In conclusion, I offer my assurance that Ireland is open for business and well positioned for the years ahead. The measures announced in budget 2018 provide further evidence of the Government’s commitment in this regard.

We have four minutes remaining in this time slot. Deputy Kelleher is to speak and there is then another Government slot of 20 minutes. I have only one speaker listed for that slot. If the Minister of State, Deputy Patrick O'Donovan, were to wait until after Deputy Kelleher, there is likely to be more time.

I was looking forward to hearing the Minister of State's contribution.

Does the Deputy want me to go first? It is fine with me for Deputy Kelleher to go first.

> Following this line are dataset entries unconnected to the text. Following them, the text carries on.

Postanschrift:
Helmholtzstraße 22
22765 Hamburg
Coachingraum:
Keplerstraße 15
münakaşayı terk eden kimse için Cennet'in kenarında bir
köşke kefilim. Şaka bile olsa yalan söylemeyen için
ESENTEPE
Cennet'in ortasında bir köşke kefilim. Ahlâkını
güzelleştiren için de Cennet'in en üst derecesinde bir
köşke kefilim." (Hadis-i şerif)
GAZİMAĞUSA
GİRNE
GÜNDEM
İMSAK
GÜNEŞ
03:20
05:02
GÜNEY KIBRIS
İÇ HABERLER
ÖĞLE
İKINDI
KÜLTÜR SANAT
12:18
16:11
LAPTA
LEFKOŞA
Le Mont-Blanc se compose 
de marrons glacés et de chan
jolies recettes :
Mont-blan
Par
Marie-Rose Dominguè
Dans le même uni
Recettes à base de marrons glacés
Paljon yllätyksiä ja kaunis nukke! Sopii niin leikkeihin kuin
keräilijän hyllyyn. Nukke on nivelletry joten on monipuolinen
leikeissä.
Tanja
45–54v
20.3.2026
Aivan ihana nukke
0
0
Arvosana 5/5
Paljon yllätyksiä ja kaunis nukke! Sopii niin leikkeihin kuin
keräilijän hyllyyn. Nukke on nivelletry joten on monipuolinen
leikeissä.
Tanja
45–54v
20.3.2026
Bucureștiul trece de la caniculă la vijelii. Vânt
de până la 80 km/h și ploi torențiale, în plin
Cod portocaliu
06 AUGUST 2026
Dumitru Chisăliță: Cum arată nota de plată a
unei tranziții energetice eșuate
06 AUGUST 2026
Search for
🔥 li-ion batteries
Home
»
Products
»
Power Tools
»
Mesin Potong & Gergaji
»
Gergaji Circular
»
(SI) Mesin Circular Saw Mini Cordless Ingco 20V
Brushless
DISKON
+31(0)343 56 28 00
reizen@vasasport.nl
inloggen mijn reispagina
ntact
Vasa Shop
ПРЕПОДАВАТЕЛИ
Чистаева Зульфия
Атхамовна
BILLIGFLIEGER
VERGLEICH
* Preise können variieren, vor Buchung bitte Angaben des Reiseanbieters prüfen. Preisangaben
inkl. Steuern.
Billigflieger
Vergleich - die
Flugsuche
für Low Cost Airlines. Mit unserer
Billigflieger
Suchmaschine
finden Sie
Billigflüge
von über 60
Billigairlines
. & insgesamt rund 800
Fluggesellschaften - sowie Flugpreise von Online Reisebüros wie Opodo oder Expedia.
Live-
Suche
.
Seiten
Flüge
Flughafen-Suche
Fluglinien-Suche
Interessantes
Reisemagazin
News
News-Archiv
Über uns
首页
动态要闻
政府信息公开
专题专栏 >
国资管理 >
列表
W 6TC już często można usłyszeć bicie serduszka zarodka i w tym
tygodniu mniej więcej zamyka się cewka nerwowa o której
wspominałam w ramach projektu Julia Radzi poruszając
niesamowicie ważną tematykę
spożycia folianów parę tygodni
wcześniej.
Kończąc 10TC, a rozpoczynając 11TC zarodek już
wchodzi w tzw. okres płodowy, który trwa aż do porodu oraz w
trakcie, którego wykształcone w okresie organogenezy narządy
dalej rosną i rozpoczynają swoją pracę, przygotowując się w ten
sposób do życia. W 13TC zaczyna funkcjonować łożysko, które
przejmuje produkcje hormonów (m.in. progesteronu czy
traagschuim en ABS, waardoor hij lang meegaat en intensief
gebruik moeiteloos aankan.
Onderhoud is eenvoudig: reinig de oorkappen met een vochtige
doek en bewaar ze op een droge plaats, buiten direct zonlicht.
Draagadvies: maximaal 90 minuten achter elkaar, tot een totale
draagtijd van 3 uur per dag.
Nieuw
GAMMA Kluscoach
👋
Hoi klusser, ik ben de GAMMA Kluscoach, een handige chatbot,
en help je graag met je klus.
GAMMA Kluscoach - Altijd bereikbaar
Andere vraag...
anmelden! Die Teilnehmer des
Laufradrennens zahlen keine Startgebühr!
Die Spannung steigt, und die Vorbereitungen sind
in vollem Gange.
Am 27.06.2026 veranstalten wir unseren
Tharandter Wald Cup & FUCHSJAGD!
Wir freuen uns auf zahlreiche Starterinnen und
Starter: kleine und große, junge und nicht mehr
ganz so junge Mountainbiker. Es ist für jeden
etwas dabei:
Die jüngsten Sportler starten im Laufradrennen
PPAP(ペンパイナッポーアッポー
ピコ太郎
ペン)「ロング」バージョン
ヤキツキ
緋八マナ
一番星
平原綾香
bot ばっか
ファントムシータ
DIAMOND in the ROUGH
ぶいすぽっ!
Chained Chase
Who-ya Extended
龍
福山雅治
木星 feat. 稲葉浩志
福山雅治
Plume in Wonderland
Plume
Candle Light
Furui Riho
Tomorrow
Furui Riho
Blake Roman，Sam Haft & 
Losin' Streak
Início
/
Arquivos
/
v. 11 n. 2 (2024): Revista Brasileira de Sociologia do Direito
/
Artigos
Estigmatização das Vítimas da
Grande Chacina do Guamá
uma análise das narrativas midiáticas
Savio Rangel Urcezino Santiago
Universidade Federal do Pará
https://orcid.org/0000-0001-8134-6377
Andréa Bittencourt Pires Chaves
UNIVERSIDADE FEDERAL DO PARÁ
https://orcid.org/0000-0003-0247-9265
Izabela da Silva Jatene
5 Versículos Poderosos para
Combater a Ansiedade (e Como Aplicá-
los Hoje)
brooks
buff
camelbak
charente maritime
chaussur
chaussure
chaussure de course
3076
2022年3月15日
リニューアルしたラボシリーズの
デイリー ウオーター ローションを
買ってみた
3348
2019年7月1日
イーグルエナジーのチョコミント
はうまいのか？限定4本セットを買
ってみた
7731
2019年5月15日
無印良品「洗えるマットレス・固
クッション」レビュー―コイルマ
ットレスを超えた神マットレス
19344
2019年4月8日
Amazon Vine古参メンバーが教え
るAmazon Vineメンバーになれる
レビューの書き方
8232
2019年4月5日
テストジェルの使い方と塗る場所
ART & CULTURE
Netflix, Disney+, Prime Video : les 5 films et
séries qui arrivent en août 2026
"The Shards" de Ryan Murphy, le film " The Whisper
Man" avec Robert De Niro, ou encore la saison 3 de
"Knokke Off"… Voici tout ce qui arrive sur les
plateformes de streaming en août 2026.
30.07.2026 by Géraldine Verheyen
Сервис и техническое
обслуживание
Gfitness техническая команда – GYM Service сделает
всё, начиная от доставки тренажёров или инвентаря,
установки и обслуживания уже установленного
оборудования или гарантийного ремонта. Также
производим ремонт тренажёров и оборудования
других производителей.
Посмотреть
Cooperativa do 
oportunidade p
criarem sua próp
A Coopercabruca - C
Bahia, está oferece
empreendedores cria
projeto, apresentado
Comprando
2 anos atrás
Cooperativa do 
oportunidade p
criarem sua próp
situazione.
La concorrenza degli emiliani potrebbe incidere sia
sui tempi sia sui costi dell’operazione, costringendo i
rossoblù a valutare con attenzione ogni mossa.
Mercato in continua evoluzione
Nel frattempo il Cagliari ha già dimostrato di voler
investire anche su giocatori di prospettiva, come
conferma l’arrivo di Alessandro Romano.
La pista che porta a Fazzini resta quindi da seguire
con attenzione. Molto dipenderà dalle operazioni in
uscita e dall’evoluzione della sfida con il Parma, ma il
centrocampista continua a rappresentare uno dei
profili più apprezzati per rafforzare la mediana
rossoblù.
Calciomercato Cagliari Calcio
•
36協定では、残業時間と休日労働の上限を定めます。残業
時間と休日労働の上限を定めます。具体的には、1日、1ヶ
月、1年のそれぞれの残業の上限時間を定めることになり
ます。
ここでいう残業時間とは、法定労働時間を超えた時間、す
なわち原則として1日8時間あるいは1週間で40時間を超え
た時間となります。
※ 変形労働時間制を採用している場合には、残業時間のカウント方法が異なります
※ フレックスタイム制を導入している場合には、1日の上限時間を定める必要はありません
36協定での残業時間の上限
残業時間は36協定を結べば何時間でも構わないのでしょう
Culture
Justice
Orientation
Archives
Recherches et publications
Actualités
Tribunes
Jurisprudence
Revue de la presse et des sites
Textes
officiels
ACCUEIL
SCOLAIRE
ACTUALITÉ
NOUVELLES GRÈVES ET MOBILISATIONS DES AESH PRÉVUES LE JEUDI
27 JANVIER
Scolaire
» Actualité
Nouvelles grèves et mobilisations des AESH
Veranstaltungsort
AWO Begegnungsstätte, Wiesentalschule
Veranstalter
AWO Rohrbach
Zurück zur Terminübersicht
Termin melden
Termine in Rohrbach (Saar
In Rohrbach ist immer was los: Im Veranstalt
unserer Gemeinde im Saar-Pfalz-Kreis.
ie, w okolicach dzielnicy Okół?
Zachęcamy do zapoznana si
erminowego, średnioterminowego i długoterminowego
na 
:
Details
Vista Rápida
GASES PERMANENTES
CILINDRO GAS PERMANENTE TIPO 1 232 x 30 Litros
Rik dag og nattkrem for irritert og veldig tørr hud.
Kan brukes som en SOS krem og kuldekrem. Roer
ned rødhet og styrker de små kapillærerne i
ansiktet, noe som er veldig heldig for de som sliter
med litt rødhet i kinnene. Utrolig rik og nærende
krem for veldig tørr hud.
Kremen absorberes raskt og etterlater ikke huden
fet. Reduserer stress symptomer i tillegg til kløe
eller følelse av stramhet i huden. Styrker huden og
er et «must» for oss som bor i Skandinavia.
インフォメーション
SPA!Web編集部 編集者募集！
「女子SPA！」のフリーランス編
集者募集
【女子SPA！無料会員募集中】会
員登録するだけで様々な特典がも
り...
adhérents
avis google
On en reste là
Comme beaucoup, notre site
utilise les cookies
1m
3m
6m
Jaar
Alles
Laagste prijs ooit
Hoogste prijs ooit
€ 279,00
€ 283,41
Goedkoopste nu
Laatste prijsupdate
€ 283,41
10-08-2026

I welcome the opportunity to speak. In my time observing budgets in this House in the last few years, I have observed that the set-piece on budget day is no longer what it was. There is an evolving system of how we present budgets in this House. There is a broader public debate out there which is important. With the budgetary process that has been proposed and amended in recent years, the Oireachtas has more input which is healthy and should be encouraged and fostered. All Departments should be more proactive in interacting with the various Oireachtas oversight committees to ensure there is a continual flow of information between the Departments and the committees, not just around the actual Estimates in a historical context but on a proactive basis as well.

There is no doubt that the economy is in full recovery. The growth projections for the next years are very positive. Unemployment has dropped quite dramatically and there is huge potential and opportunity for the State to reinvest in social capital and infrastructure as well. As a people and a society, we must become more cohesive. We must ensure that we disperse the largesse that the State has in the key areas that need support. The areas that need State investment and prioritisation are health, education and housing.

If we are to talk about failure to acknowledge problems and do something meaningful to address them, we do not have to look further than 500 yards from here any night of the week. People are sleeping on doorsteps on our main thoroughfares. That is the manifestation of the abject failure of the State to deal with a problem that should be solvable and should not be beyond the capacity of the State, the people, the Government or the Parliament to resolve. We have over 8,000 people registered as homeless. Families are sleeping in hotels not just for weeks but for years now. There is no point in us pretending that this is not a result of policy failure. It was obvious for a number of years that the failure of the State and the Government to intervene in a meaningful, timely manner would create these difficulties. It is now evident every night of the week on Grafton Street. Outside Brown Thomas last night there were five people sleeping when I walked past. That is what is happening.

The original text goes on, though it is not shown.